The situation may be egregious in New York, and proportionately worst in Alabama, but by sheer quantity California’s prison crisis is most dire. What values are we pursuing, what metrics are we optimizing, by paying for incapacitated inmates to die in prison rather than at home?
Kristof on Humanity
In case you missed Nicholas Kristof’s column in the 1/27/10 New York Times, it’s right here. Kristof relates statistics and instances of violence in prisons, especially sexual violence, especially in juvenile prisons, especially by prison guards. “I’ve never written about the horrors that unfold in American prisons — especially juvenile correctional facilities — on a far larger scale than at Guantánamo.”
Of course, it is a premise of this blog that our prisons are in a financial crisis. But as Kristof indirectly recognizes, sometimes the economic angle lets me temporarily forget the human angle. Rights that we can often take for granted in this country, including physical safety, are daily struggles frequently lost in our prisons. The real human costs of our failing correctional institutions are sickeningly deplorable, and prison reform will always be about more than money.
Sue Dealers For Selling You Drugs?!
This is more civil justice, but so startling and intriguing I had to say something. According to the The Gadsen Times of Alabama, a state representative there has just introduced a bill that would provide a cause of action “for someone who has lost a loved one due to a drug overdose” against the dealer when “the person who sold the drug has been convicted of distribution, manufacturing an illegal drug, or other similar charge.” The proponents, parents who lost a child to an opiate drug overdose, cite deterrence as their policy motivation.

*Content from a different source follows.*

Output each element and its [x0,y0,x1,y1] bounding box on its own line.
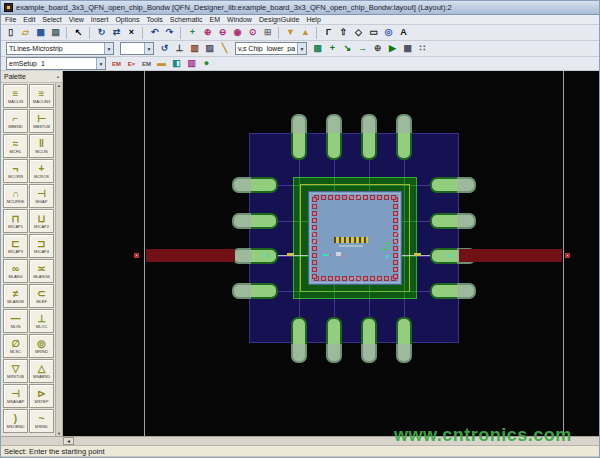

While I’m sorry for this family’s loss, this argument widely misses its target, even leading aside overarching concerns balancing free will and personal responsibility versus paternalism. As if criminal penalties, the loss of the right to liberty itself, would not deter someone who would be deterred by monetary penalties. Further, under civil asset forfeiture laws, someone already convicted of selling or manufacturing drugs is already potentially liable for basically everything they own. To return to personal responsibility, is our next step start suing alcohol producers for alcohol poisoning or drunk driving fatalities?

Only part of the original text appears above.